Craig Oliver, the BBC executive who will become David Cameron's new Director of Communications, had accepted another job at the Corporation shortly before leaving for Downing Street.
Mr Oliver had agreed to take on the role of reviewing all the BBC's television news output in addition to his job at the World Service. The position had been offered to him personally by the Director-General, Mark Thompson, and was seen internally as a sign that he was being lined up to take control of the entire BBC news operation.
However, on the day his new job was announced, Mr Oliver took many colleagues by surprise with the news that he was leaving the BBC.
"It came completely out of the blue," said one member of staff. "We heard about his first new job a few days ago and then he went and left."
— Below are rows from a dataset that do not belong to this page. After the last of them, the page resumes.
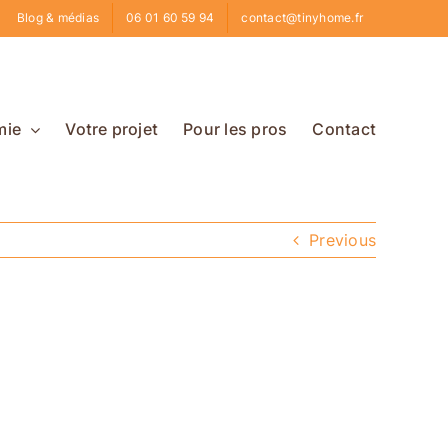
Blog & médias
06 01 60 59 94
contact@tinyhome.fr
mie
Votre projet
Pour les pros
Contact
Previous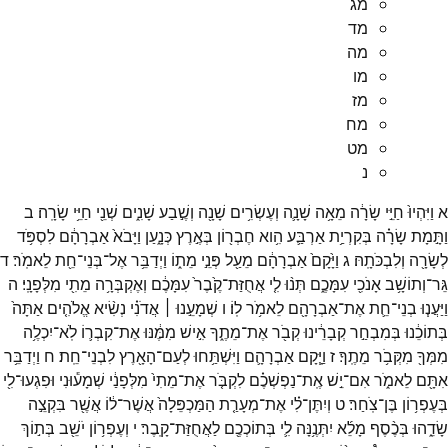
מג
מד
מה
מו
מז
מח
מט
נ
א
וַיִּהְיוּ֙
חַיֵּ֣י
שָׂרָ֔ה
מֵאָ֥ה
שָׁנָ֛ה
וְעֶשְׂרִ֥ים
שָׁנָ֖ה
וְשֶׁ֣בַע
שָׁנִ֑ים
שְׁנֵ֖י
חַיֵּ֥י
שָׂרָֽה׃
ב
וַתָּ֣מָת
שָׂרָ֗ה
בְּקִרְיַ֥ת
אַרְבַּ֛ע
הִ֥וא
חֶבְר֖וֹן
בְּאֶ֣רֶץ
כְּנָ֑עַן
וַיָּבֹא֙
אַבְרָהָ֔ם
לִסְפֹּ֥ד
לְשָׂרָ֖ה
וְלִבְכֹּתָֽהּ׃
ג
וַיָּ֙קָם֙
אַבְרָהָ֔ם
מֵעַ֖ל
פְּנֵ֣י
מֵת֑וֹ
וַיְדַבֵּ֥ר
אֶל־
בְּנֵי־
חֵ֖ת
לֵאמֹֽר׃
ד
גֵּר־
וְתוֹשָׁ֥ב
אָנֹכִ֖י
עִמָּכֶ֑ם
תְּנ֨וּ
לִ֤י
אֲחֻזַּת־
קֶ֙בֶר֙
עִמָּכֶ֔ם
וְאֶקְבְּרָ֥ה
מֵתִ֖י
מִלְּפָנָֽי׃
ה
וַיַּעֲנ֧וּ
בְנֵי־
חֵ֛ת
אֶת־
אַבְרָהָ֖ם
לֵאמֹ֥ר
לֽוֹ׃
ו
שְׁמָעֵ֣נוּ ׀
אֲדֹנִ֗י
נְשִׂ֨יא
אֱלֹהִ֤ים
אַתָּה֙
בְּתוֹכֵ֔נוּ
בְּמִבְחַ֣ר
קְבָרֵ֔ינוּ
קְבֹ֖ר
אֶת־
מֵתֶ֑ךָ
אִ֣ישׁ
מִמֶּ֔נּוּ
אֶת־
קִבְר֛וֹ
לֹֽא־
יִכְלֶ֥ה
מִמְּךָ֖
מִקְּבֹ֥ר
מֵתֶֽךָ׃
ז
וַיָּ֧קָם
אַבְרָהָ֛ם
וַיִּשְׁתַּ֥חוּ
לְעַם־
הָאָ֖רֶץ
לִבְנֵי־
חֵֽת׃
ח
וַיְדַבֵּ֥ר
אִתָּ֖ם
לֵאמֹ֑ר
אִם־
יֵ֣שׁ
אֶֽת־
נַפְשְׁכֶ֗ם
לִקְבֹּ֤ר
אֶת־
מֵתִי֙
מִלְּפָנַ֔י
שְׁמָע֕וּנִי
וּפִגְעוּ־
לִ֖י
בְּעֶפְר֥וֹן
בֶּן־
צֹֽחַר׃
ט
וְיִתֶּן־
לִ֗י
אֶת־
מְעָרַ֤ת
הַמַּכְפֵּלָה֙
אֲשֶׁר־
ל֔וֹ
אֲשֶׁ֖ר
בִּקְצֵ֣ה
שָׂדֵ֑הוּ
בְּכֶ֨סֶף
מָלֵ֜א
יִתְּנֶ֥נָּה
לִ֛י
בְּתוֹכְכֶ֖ם
לַאֲחֻזַּת־
קָֽבֶר׃
י
וְעֶפְר֥וֹן
יֹשֵׁ֖ב
בְּת֣וֹךְ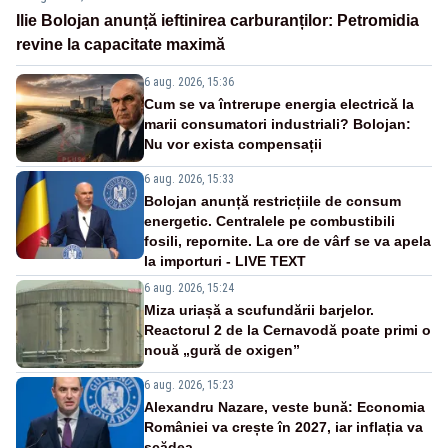
Ilie Bolojan anunță ieftinirea carburanților: Petromidia
revine la capacitate maximă
6 aug. 2026, 15:36
Cum se va întrerupe energia electrică la
marii consumatori industriali? Bolojan:
Nu vor exista compensații
6 aug. 2026, 15:33
Bolojan anunță restricțiile de consum
energetic. Centralele pe combustibili
fosili, repornite. La ore de vârf se va apela
la importuri - LIVE TEXT
6 aug. 2026, 15:24
Miza uriașă a scufundării barjelor.
Reactorul 2 de la Cernavodă poate primi o
nouă „gură de oxigen”
6 aug. 2026, 15:23
Alexandru Nazare, veste bună: Economia
României va crește în 2027, iar inflația va
scădea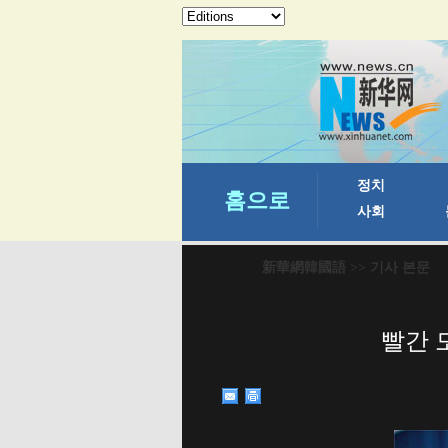
新華網韓國語
>> 기사 본문
빨간 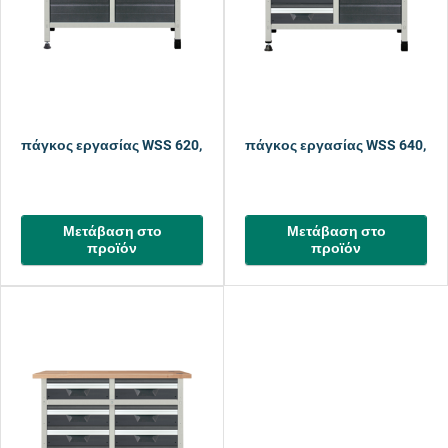
πάγκος εργασίας WSS 620, 1130 mm
πάγκος εργασίας WSS 640, 1
Μετάβαση στο
Μετάβαση στο
προϊόν
προϊόν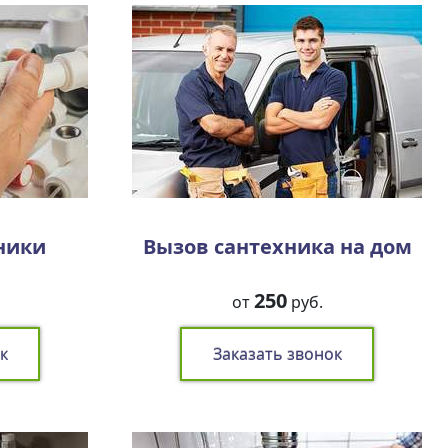
ники
Вызов сантехника на дом
250
от
руб.
к
Заказать звонок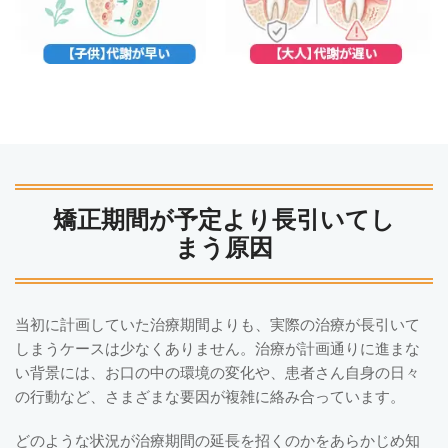
矯正期間が予定より長引いてし
まう原因
当初に計画していた治療期間よりも、実際の治療が長引いて
しまうケースは少なくありません。治療が計画通りに進まな
い背景には、お口の中の環境の変化や、患者さん自身の日々
の行動など、さまざまな要因が複雑に絡み合っています。
どのような状況が治療期間の延長を招くのかをあらかじめ知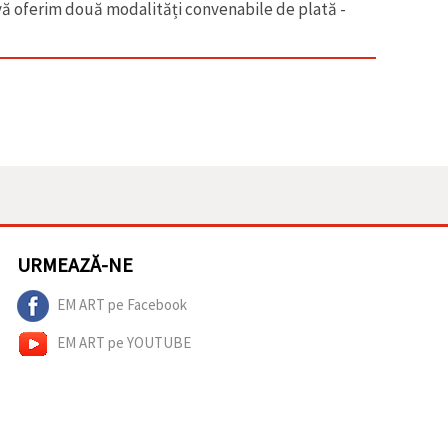
 vă oferim două modalități convenabile de plată -
URMEAZĂ-NE
EM ART pe Facebook
EM ART pe YOUTUBE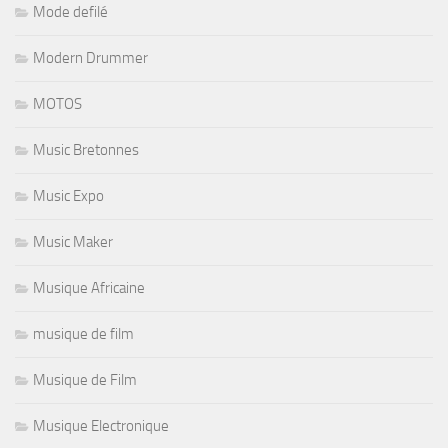
Mode defilé
Modern Drummer
MOTOS
Music Bretonnes
Music Expo
Music Maker
Musique Africaine
musique de film
Musique de Film
Musique Electronique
Senior BBC executives are known to be concerned by Mr Oliver's switch from "poacher to gamekeeper". Far from believing that it will give them an "in" with Downing Street, they are worried that Mr Oliver will feel the need to prove himself to his new political masters by complaining more about the BBC's coverage.
Producers and editors are already familiar with calls from Downing Street complaining about the accuracy – and sometimes the tone or the prominence – of the stories they run. They believe these calls may well become more frequent.
Mr Oliver replaces Andy Coulson, the former News of the World editor who resigned two weeks ago as more allegations emerged of phone hacking by the paper's staff.